In this study, there was no significant difference between women with shorter duration of labour in the subdomains of participation and professional support. This finding is consistent with the study conducted to evaluate psychometric components of the first CEQ among a Spanish population. Women with shorter labour attained higher scores in own capacity, perceived safety, participation subscales and an overall CEQ score than women with longer labour [26].

The CEQ score and its subdomains were significantly higher in women who reported having control over their labour and childbirth than women who did not. Furthermore, other studies have reported that having a sense of control over childbirth is an important predictor of birth experience [38, 43].

Strengths and weaknesses

The larger sample size with homogeneity in ethnicity and marital status in addition to the random selection of the participants were the strengths of the current study. Another strength was using only one technique (interview) for data collection. Research data was selected between 1 and 4-month postpartum. The childbirth experience data collection time is important and can affect the way women report their childbirth experience. The underlying reason is that the administration of this tool during one-month postpartum may produce false positive or negative results as the mothers may still feel uncomfortable or joyful about having a healthy newborn [16, 20].

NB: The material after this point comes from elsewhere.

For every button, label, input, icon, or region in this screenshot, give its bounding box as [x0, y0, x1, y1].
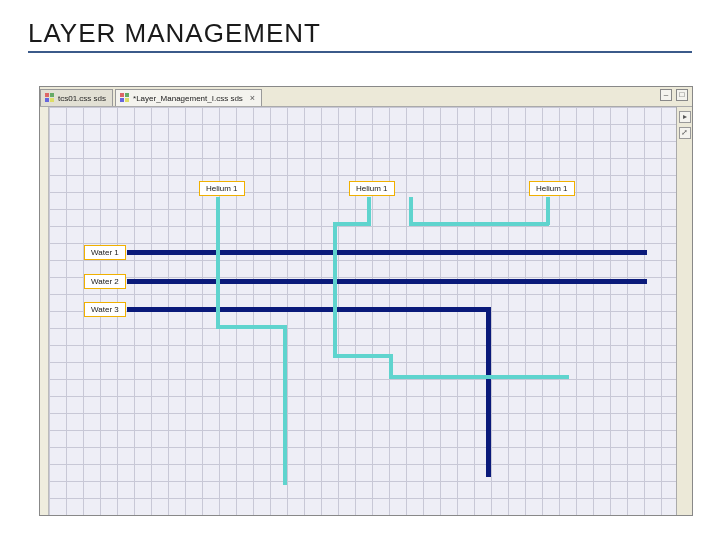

Regarding the difference between primiparous and multiparous women in their childbirth experience [37], only the former group was enrolled, which could be a research limitation. Women with a complicated pregnancy often report negative childbirth experience compared with women with uncomplicated pregnancy. Therefore, women with complicated pregnancy were excluded in this study [44]. Furthermore, CEQ has been developed based on the experience of low risk women with a healthy pregnancy and it assesses mothers’ perception of an uncomplicated childbirth experience [20]. This could be a limitation as the CEQ 2.0 is not suitable to use for high risk women. Considering that psychological problems [45, 46] or the use of antidepressants [47] could influence maternal-neonatal outcomes and may influence women’s perception of their childbirth experience, these groups also were excluded from the study. Including women with emergency caesarean section could have showed larger differences between known groups.

To measure the satisfaction level of childbirth experience in Iranian women, a reliable and valid tool is required. Satisfaction is known as a quality index and caregivers and policymakers can evaluate the quality of their services using this index, the current study can be used by them to investigate the quality of childbirth experience in clinical and research settings and enhance maternal satisfaction.

Conclusion

The findings from this study suggest the translated CEQ, 2.0 is a reliable and valid measure of maternal childbirth experience and it can be used in clinical trials. However, additional research is warranted to design strategies tailored to the individual women’s needs and assess the effectiveness of the interventions to enhance women’s childbirth experience.